Salah satu bentuk pembelajaran jarak jauh adalah layanan kelas virtual atau virtual class.
Layanan kelas virtual adalah layanan pembelajaran jarak jauh yang memungkinkan suatu proses belajar mengajar di dalam kelas dapat dibagi secara virtual ke kelas-kelas lain pada lokasi yang berbeda-beda (remote). Layanan kelas virtual dimungkinkan oleh keberadaan teknologi komputasi dan jaringan Internet (Agosti, 2006).
Pusat Penelitian Teknologi Informasi dan Komunikasi – Institut Teknologi Bandung (PPTIK ITB) bekerja sama dengan Universitas Pendidikan Indonesia (UPI) mengembangkan konsep peningkatan kualitas pendidikan sekolah dasar melalui pemanfaatan teknologi informasi dan komunikasi.
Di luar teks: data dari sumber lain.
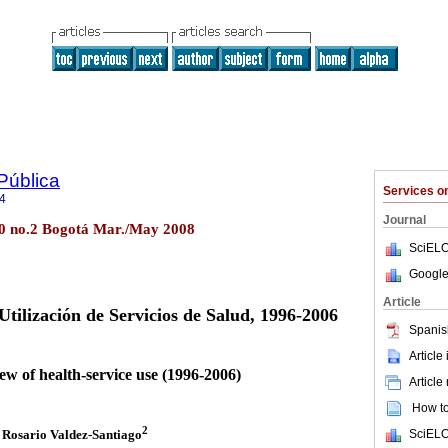
Pública
Services 
4
Journal
.10 no.2 Bogotá Mar./May 2008
SciELO
Google
Article
Utilización de Servicios de Salud, 1996-2006
Spanis
Article
ew of health-service use (1996-2006)
Article
How to 
2
SciELO
 Rosario Valdez-Santiago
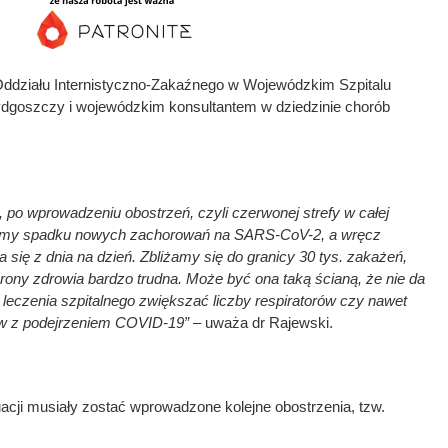
Oddziału Internistyczno-Zakaźnego w Wojewódzkim Szpitalu
goszczy i wojewódzkim konsultantem w dziedzinie chorób
 po wprowadzeniu obostrzeń, czyli czerwonej strefy w całej
liśmy spadku nowych zachorowań na SARS-CoV-2, a wręcz
a się z dnia na dzień. Zbliżamy się do granicy 30 tys. zakażeń,
hrony zdrowia bardzo trudna. Może być ona taką ścianą, że nie da
 leczenia szpitalnego zwiększać liczby respiratorów czy nawet
ów z podejrzeniem COVID-19” –
uważa dr Rajewski.
tuacji musiały zostać wprowadzone kolejne obostrzenia, tzw.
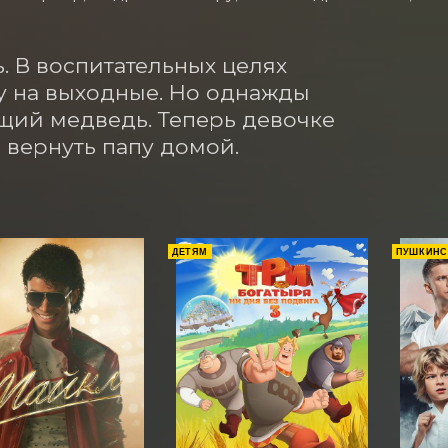
. В воспитательных целях 
у на выходные. Но однажды 
щий медведь. Теперь девочке 
и вернуть папу домой.
ДЕТЯМ
ПУШКИНС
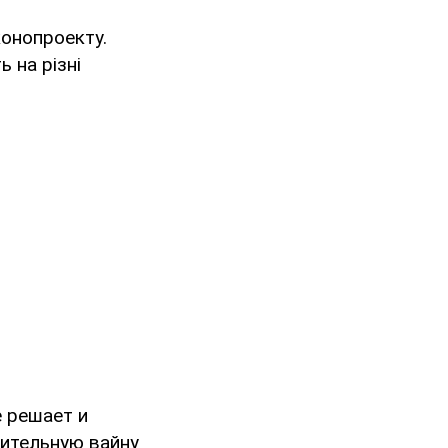
конопроекту.
 на різні
е решает и
адительную вайну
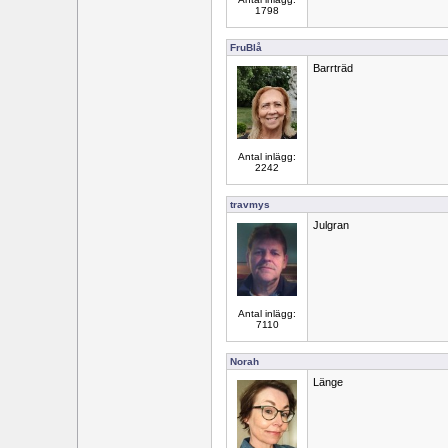
1798
FruBlå
Barrträd
Antal inlägg:
2242
travmys
Julgran
Antal inlägg:
7110
Norah
Länge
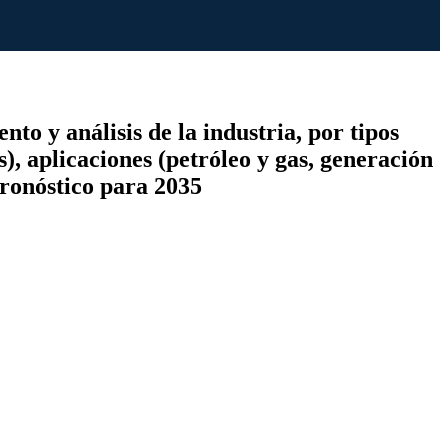
to y análisis de la industria, por tipos
), aplicaciones (petróleo y gas, generación
pronóstico para 2035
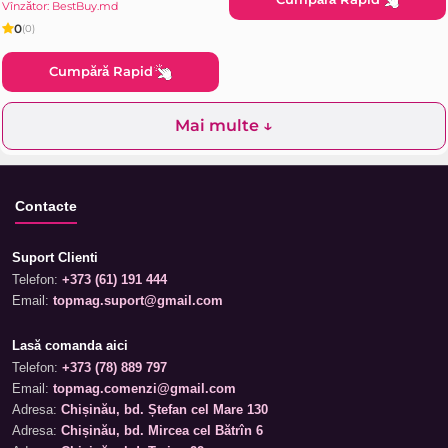
Vînzător: BestBuy.md
0
(0)
Cumpără Rapid
Mai multe ↓
Contacte
Suport Clienti
Telefon:
+373 (61) 191 444
Email:
topmag.suport@gmail.com
Lasă comanda aici
Telefon:
+373 (78) 889 797
Email:
topmag.comenzi@gmail.com
Adresa:
Chișinău, bd. Ștefan cel Mare 130
Adresa:
Chișinău, bd. Mircea cel Bătrîn 6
Salah satunya adalah ”TIK untuk Kelas” yaitu menyelenggarakan layanan kelas virtual untuk membantu guru mengajar tanpa harus bertatap muka langsung dengan para siswa (Langi, 2009). Konsep ini telah diujicobakan pada komunitas sekolah dasar di testbed Keerom-Papua dan testbed
Gambar 1. Kondisi saat pelaksanaan distance learning: kelas riil (atas) dan kelas virtual (bawah)
di Testbed Keerom, Papua
Gambar 2. Kondisi saat pelaksanaan distance learning: kelas riil (kiri) dan kelas virtual (kanan) di
Testbed Subang, Jawa Barat
Namun, pengoperasian layanan kelas virtual di kedua lokasi testbed masih belum memberikan hasil yang memuaskan. Penerapan layanan kelas virtual menyisakan tantangan akan rendahnya kualitas suara dan gambar mengakibatkan program pembelajaran jarak jauh tidak dapat diterima dengan baik oleh para siswa (Aditya dkk, 2010). Rendahnya kualitas suara dan gambar pada layanan multimedia streaming
dapat dipahami mengingat kebutuhannya akan sumber daya jaringan yang tinggi seperti kapasitas jaringan yang memadai, latensi (waktu tunda) serta tingkat paket hilang yang serendah mungkin. Sementara sumber daya jaringan berbasis WiFi di daerah-daerah pedesaan serba memiliki keterbatasan.
KELAS VIRTUAL
Kelas virtual (virtual class) adalah layanan pembelajaran jarak jauh yang memungkinkan suatu proses belajar mengajar di dalam kelas dapat dibagi secara virtual ke kelas-kelas lain pada lokasi yang berbeda-beda (remote). Tentunya keberadaan layanan kelas virtual ini dimaksudkan untuk membantu guru mengajar di dalam kelas. Layanan kelas virtual dimungkinkan oleh keberadaan teknologi komputasi dan jaringan Internet.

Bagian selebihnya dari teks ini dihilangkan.